The state of New York is taking a page from airports across the nation and installing “Text Stops” – spots for drivers to pull over and read or send text messages - throughout the state, in an effort to curb an epidemic of drivers who continue to text behind the wheel.
Frequent air travelers have become accustomed to seeing “cell phone parking lots” on the outskirts of airports. These special waiting areas are designed for drivers to use when they’re picking up a passenger from the terminal, the idea being that they keep cars from lingering curbside, lessen traffic from cars circling endlessly in the pickup lanes, and keep everyone safer by ensuring that people chatting or texting on the phone have a place to do it safely, with their car in park.

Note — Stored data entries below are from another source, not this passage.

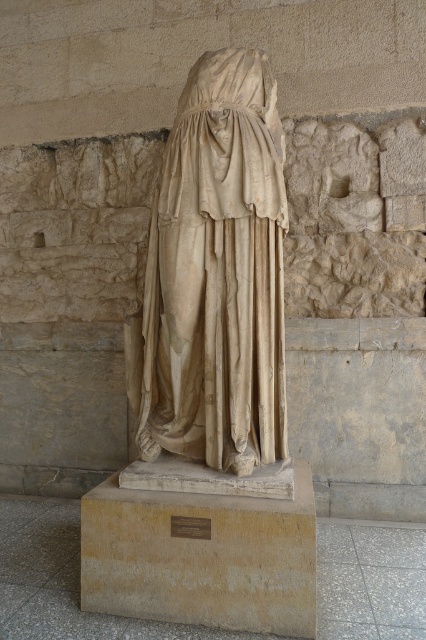 Consider the image. Who is more forward, (252, 349) or (141, 547)?

Positioned in front is point (141, 547).

Between beige stone statue at center and beige stone pedestal at center, which one has less height?

Standing shorter between the two is beige stone pedestal at center.

Is point (264, 212) positioned in front of point (193, 506)?

That is False.

At what (x,y) coordinates should I click in order to perform the action: click on beige stone statue at center. Please return your answer as a coordinate pair (x, y). This screenshot has width=426, height=640. Looking at the image, I should click on (215, 276). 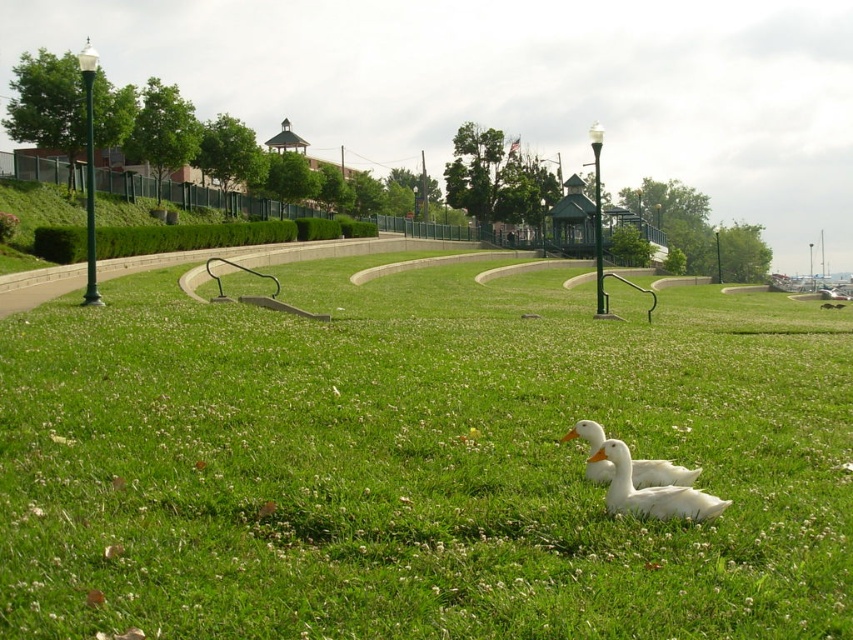 You are standing at the center of the park and see the point marked at coordinates (651, 492). What object is located at that point?

The point at coordinates (651, 492) indicates the location of the white matte duck at lower right.

You are standing in the park and want to walk from point (277, 419) to point (608, 476). Which direction should you turn to face the correct path?

You should turn to face the direction towards point (608, 476), which is further away from you compared to point (277, 419). Since point (277, 419) is closer to you, you need to move away from your current position towards the point that is further back in the scene.

You are standing in the park and want to take a photo of the green grassy at center and white matte duck at center. Which object should you focus on first if you want to capture both in the same frame without moving your camera?

You should focus on the green grassy at center first because it is to the left of the white matte duck at center, so positioning the camera to include both would require framing from the left side where the grassy area is located.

In truth, these “Text Stops” are really just repurposed rest facilities that already exist. Rest stops, parking areas, and Park-n-Ride facilities are simply being outfit with new signage specifying each as a new Texting Zone and encouraging drivers to use them instead of attempting the old one-handed-quick-look method of surreptitiously texting from your lap. In total, 91 locations have been outfit with the new signage. Additional road signs with messages like “It can wait, Text Stop in 1 mile,” have been erected along the roadways surrounding the new Texting Zones to encourage drivers to use them.
Texting while driving is becoming a major problem nationwide, and especially in New York. This summer, over 21,000 tickets were handed out in the state for texting behind the wheel – a 365 percent increase in “distracted driving” tickets since the prior year’s season. New York originally banned texting while driving in 2009 and increased the penalties for distracted driving as of July 26. First time offenders now must pay a fine of $150 if they’re caught ROFLing on the road.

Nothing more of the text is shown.